Re: [REGRESSION] Two issues that prevent process accounting (taskstats) from working correctly
From: Richard Genoud
Date: Wed Mar 08 2017 - 06:23:44 EST
Cc += Al Viro
2017-02-12 16:44 GMT+01:00 Dmitry Romanov <rdimanos@xxxxxxxxx>:
> On Mon, Dec 19, 2016 at 01:06:00PM +0100, Martin Steigerwald wrote:
>>
>> 1) Sometimes process accounting does not work at all.
>>
>> The acct() system call (to activate process accounting) return value 0,
>> which means that process accounting is activated successfully.
>> However, no process accounting records are written whatsoever. This
>> situation can be reproduced with the program 'acctdemo.c'
>> that you can find as attachment. When this program gives the message
>> "found a process accounting record!", the situation is okay
>> and process accounting works fine to the file '/tmp/mypacct'. When the
>> message 'No process accounting record yet....' is repeatedly given,
>> process accounting does not work and will not work at all. It might be
>> that you have to start this program several times before you get
>> this situation (preferably start/finish lots of processes in the mean time).

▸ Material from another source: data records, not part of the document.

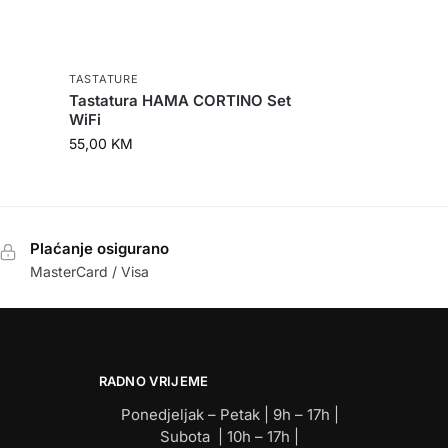
TASTATURE
Tastatura HAMA CORTINO Set
WiFi
55,00
KM
Plaćanje osigurano
MasterCard / Visa
RADNO VRIJEME
Ponedjeljak – Petak | 9h – 17h |
Subota | 10h – 17h |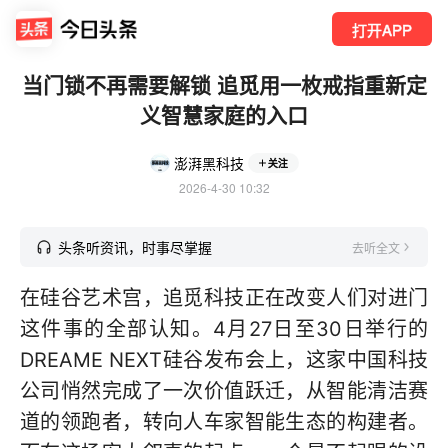
打开APP
当门锁不再需要解锁 追觅用一枚戒指重新定
义智慧家庭的入口
澎湃黑科技
关注
2026-4-30 10:32
头条听资讯，时事尽掌握
去听全文
在硅谷艺术宫，追觅科技正在改变人们对进门
这件事的全部认知。4月27日至30日举行的
DREAME NEXT硅谷发布会上，这家中国科技
公司悄然完成了一次价值跃迁，从智能清洁赛
道的领跑者，转向人车家智能生态的构建者。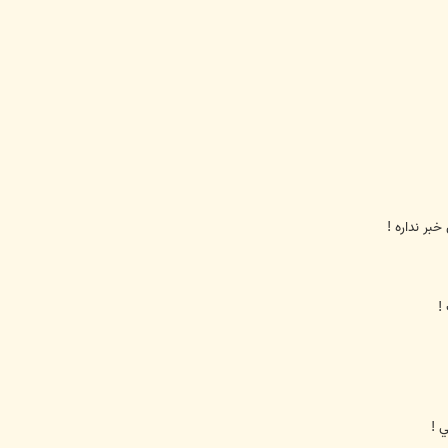
بر نداره !
!
 !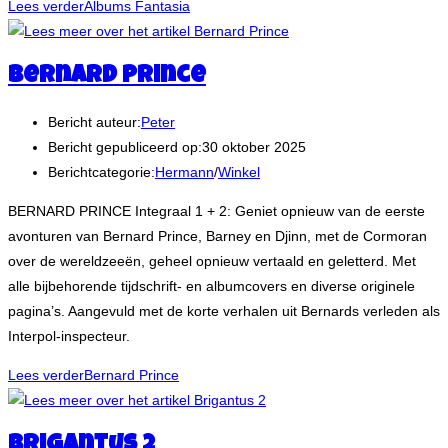
Lees verder
Albums Fantasia
Bernard Prince
Bericht auteur:
Peter
Bericht gepubliceerd op:
30 oktober 2025
Berichtcategorie:
Hermann
/
Winkel
BERNARD PRINCE Integraal 1 + 2: Geniet opnieuw van de eerste
avonturen van Bernard Prince, Barney en Djinn, met de Cormoran
over de wereldzeeën, geheel opnieuw vertaald en geletterd. Met
alle bijbehorende tijdschrift- en albumcovers en diverse originele
pagina’s. Aangevuld met de korte verhalen uit Bernards verleden als
Interpol-inspecteur.
Lees verder
Bernard Prince
Brigantus 2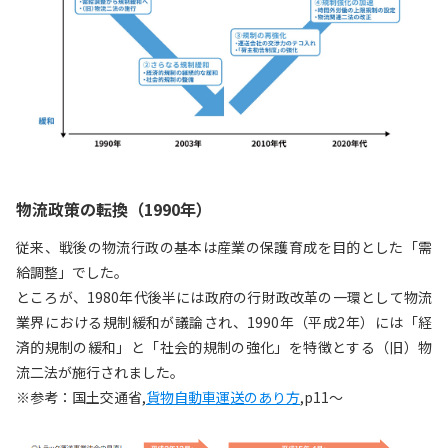
物流政策の転換（1990年）
従来、戦後の物流行政の基本は産業の保護育成を目的とした「需
給調整」でした。
ところが、1980年代後半には政府の行財政改革の一環として物流
業界における規制緩和が議論され、1990年（平成2年）には「経
済的規制の緩和」と「社会的規制の強化」を特徴とする（旧）物
流二法が施行されました。
※参考：国土交通省,
貨物自動車運送のあり方
,p11～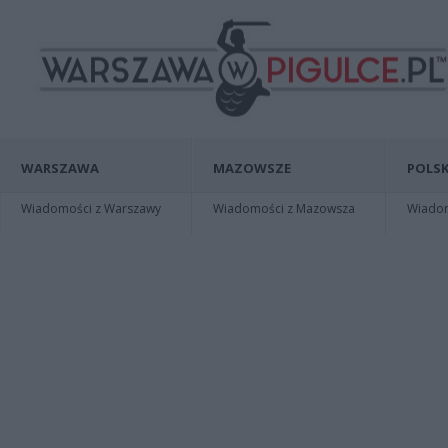
WARSZAWA
MAZOWSZE
POLSK
Wiadomości z Warszawy
Wiadomości z Mazowsza
Wiadomo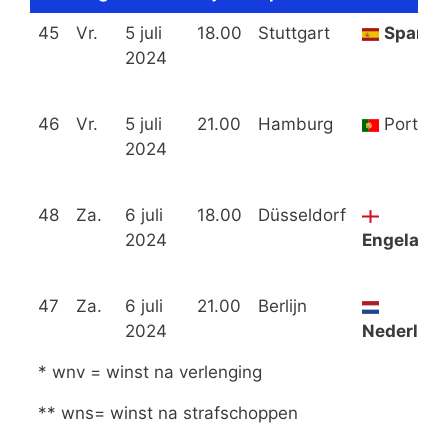
45
Vr.
5 juli
18.00
Stuttgart
Spanje
2024
46
Vr.
5 juli
21.00
Hamburg
Portuga
2024
48
Za.
6 juli
18.00
Düsseldorf
2024
Engeland
47
Za.
6 juli
21.00
Berlijn
2024
Nederlan
* wnv = winst na verlenging
** wns= winst na strafschoppen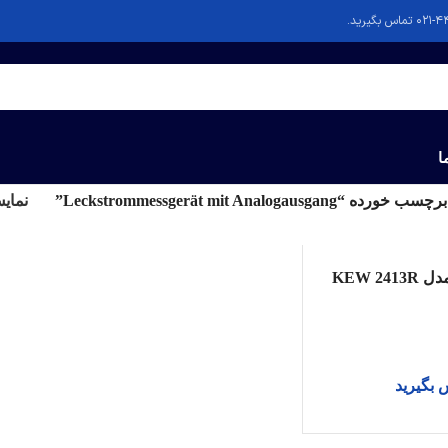
ا
Leckstrommessgerät mit Analogausgan”
نمای
کلمپ آمپر متر مدل KEW 2413R
 بگیرید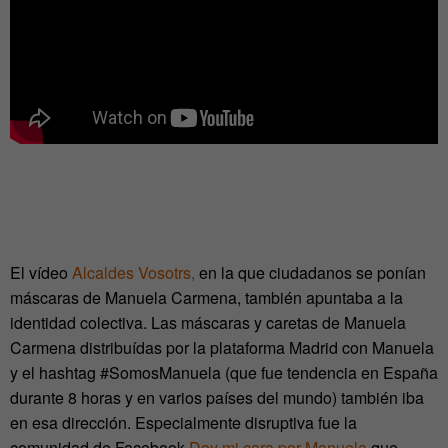
El vídeo
Alcaldes Vosotrs,
en la que ciudadanos se ponían
máscaras de Manuela Carmena, también apuntaba a la
identidad colectiva. Las máscaras y caretas de Manuela
Carmena distribuídas por la plataforma Madrid con Manuela
y el hashtag #SomosManuela (que fue tendencia en España
durante 8 horas y en varios países del mundo) también iba
en esa dirección. Especialmente disruptiva fue la
comunidad de Facebook
Doy mi cara por Manuela
que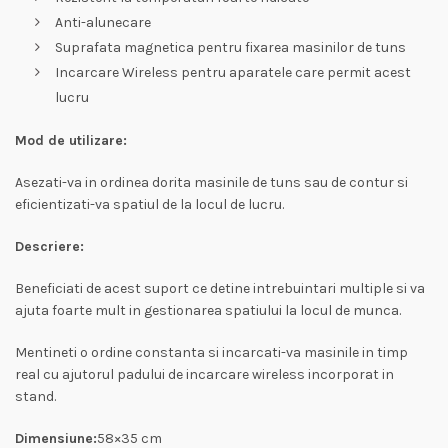
Anti-alunecare
Suprafata magnetica pentru fixarea masinilor de tuns
Incarcare Wireless pentru aparatele care permit acest
lucru
Mod de utilizare:
Asezati-va in ordinea dorita masinile de tuns sau de contur si
eficientizati-va spatiul de la locul de lucru.
Descriere:
Beneficiati de acest suport ce detine intrebuintari multiple si va
ajuta foarte mult in gestionarea spatiului la locul de munca.
Mentineti o ordine constanta si incarcati-va masinile in timp
real cu ajutorul padului de incarcare wireless incorporat in
stand.
Dimensiune:
58×35 cm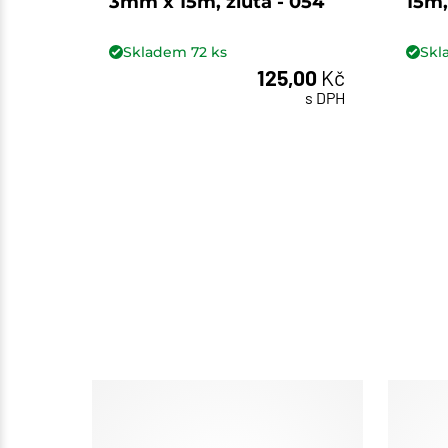
3mm x 15m, žlutá - 054
15m,
Skladem
72
ks
Sk
125,00
Kč
ks
s DPH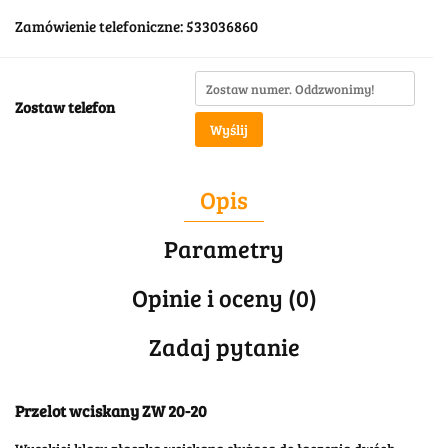
Zamówienie telefoniczne: 533036860
Zostaw telefon
Wyślij
Opis
Parametry
Opinie i oceny (0)
Zadaj pytanie
Przelot wciskany ZW 20-20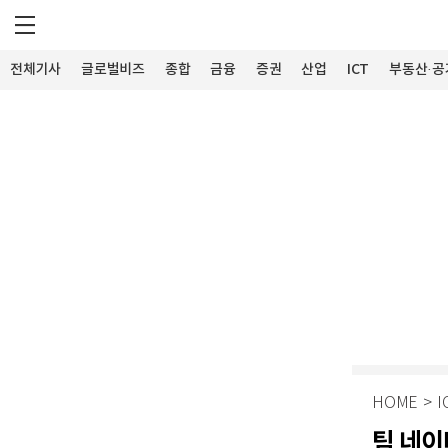
전체기사
글로벌비즈
종합
금융
증권
산업
ICT
부동산·공
HOME
>
I
팀 네이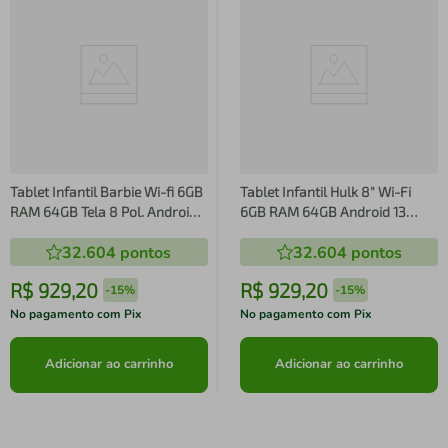
Tablet Infantil Barbie Wi-fi 6GB
Tablet Infantil Hulk 8" Wi-Fi
RAM 64GB Tela 8 Pol. Android
6GB RAM 64GB Android 13
13 Octa-core Multi - NB434
Octa-Core Câmeras 5MP e 2MP
32.604
pontos
32.604
pontos
NB434
Bateria 4000mAh Multi -
NB441 NB441
R$
929
,
20
R$
929
,
20
-
15%
-
15%
No pagamento com Pix
No pagamento com Pix
Adicionar ao carrinho
Adicionar ao carrinho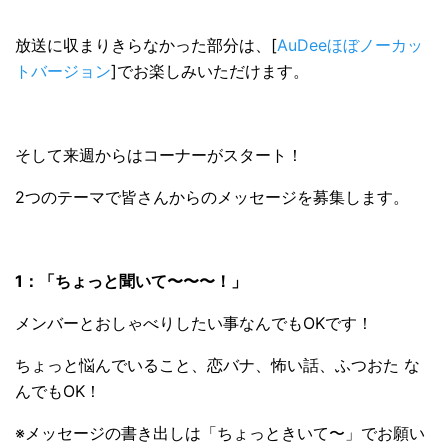
放送に収まりきらなかった部分は、[
AuDeeほぼノーカッ
トバージョン
]でお楽しみいただけます。
そして来週からはコーナーがスタート！
2つのテーマで皆さんからのメッセージを募集します。
1：「ちょっと聞いて〜〜〜！」
メンバーとおしゃべりしたい事なんでもOKです！
ちょっと悩んでいること、恋バナ、怖い話、ふつおた な
んでもOK！
※メッセージの書き出しは「ちょっときいて〜」でお願い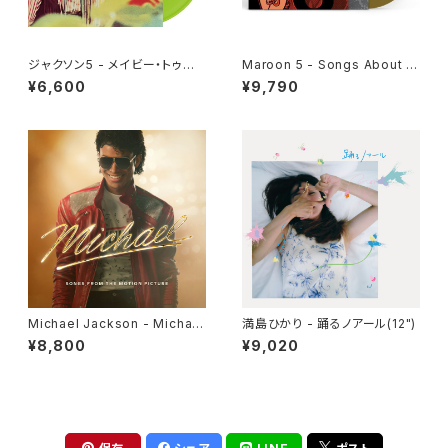
ジャクソン5 - メイビー・トゥモ
Maroon 5 - Songs About J
ロー [さよならは言わないで](L
ane[Gold Vinyl](LP)
¥6,600
¥9,790
P重量盤)
Michael Jackson - Michae
満島ひかり - 踊るノアール(12")
l: Songs From The Motion
¥8,800
¥9,020
Picture(2LP)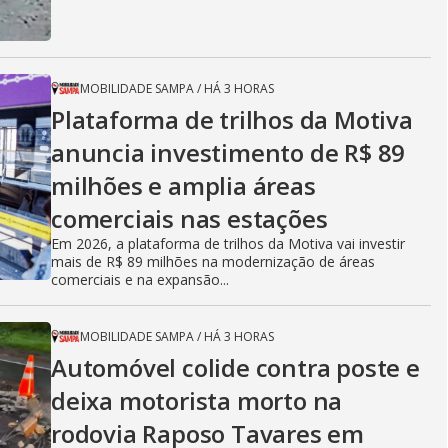
MOBILIDADE SAMPA
/
HÁ 3 HORAS
Plataforma de trilhos da Motiva
anuncia investimento de R$ 89
milhões e amplia áreas
comerciais nas estações
Em 2026, a plataforma de trilhos da Motiva vai investir
mais de R$ 89 milhões na modernização de áreas
comerciais e na expansão...
MOBILIDADE SAMPA
/
HÁ 3 HORAS
Automóvel colide contra poste e
deixa motorista morto na
rodovia Raposo Tavares em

>> This problem is probably caused by a new mechanism introduced in the
>> kernel code (..../linux/kernel/acct.c) that is called 'slow accounting'
>> and has to be solved in the kernel code.
>>
>> I experience this problem on Debian8 with a 4.8 kernel and on CentOS7
>> with a 4.8 kernel.
>
> I reported same problem on bugzilla as:
>
> Bug 180841 - Process accounting sometimes do not append records for terminated
> processes
> https://bugzilla.kernel.org/show_bug.cgi?id=180841
>
> I think I found cause of this problem and can suggest patch which correct this
> problem.
>
> Problem arise in such situation:
>
> Problem arise if between process accounting activation with call acct(...) and
> first termination of process pass not less than one jiffy. (Note, acct() return
> successfully, with zero.) In such situation records for terminated processes
> do nod append to accounting file, until process accounting is restarted.
>
> I wrote test program test.c for illustration described problem for kernel
> version 3.17-rc1 and later. This program create empty file for accounting,
> call system call acct() with this file, sleep for not less than one jiffy,
> create new process and exit this process. Then, program test size of accounting
> file. If size of file remain zero, it seems problem and program display message
> "Accounting file size = 0, process accounting did not add record to accounting
> file!".
> On my system problem reproduce almost always by this test.c.
>
> ----------
> test.c
> ----------
> #include <stdio.h>
> #include <unistd.h>
> #include <sys/types.h>
> #include <sys/stat.h>
> #include <fcntl.h>
> #include <stdlib.h>
>
> /* Accounting file name : */
> #define ACCTFILENAME "/var/log/pacct"
>
> int main()
> {
> int fd;
> int pid;
> struct stat sb;
>
> /* Turn off accounting */
> if ( acct(NULL) < 0 ) {
> perror("Process accounting off");
> return -1;
> }
>
> /* Create empty accounting file */
> fd = creat(ACCTFILENAME, S_IRUSR | S_IWUSR);
> if ( fd == -1 ) {
> perror("Accounting file creation");
> return -1;
> }
> if ( close(fd) == -1) {
> perror("Accounting file closing");
> return -1;
> }
>
> /* Switch accounting on */
> if ( acct(ACCTFILENAME) < 0 ) {
> perror("Process accounting on");
> return -1;
> }
>
> /* Delay must be at least 1 jiffy.
> For reproducing bug, some process exit must not happen during first jiffy.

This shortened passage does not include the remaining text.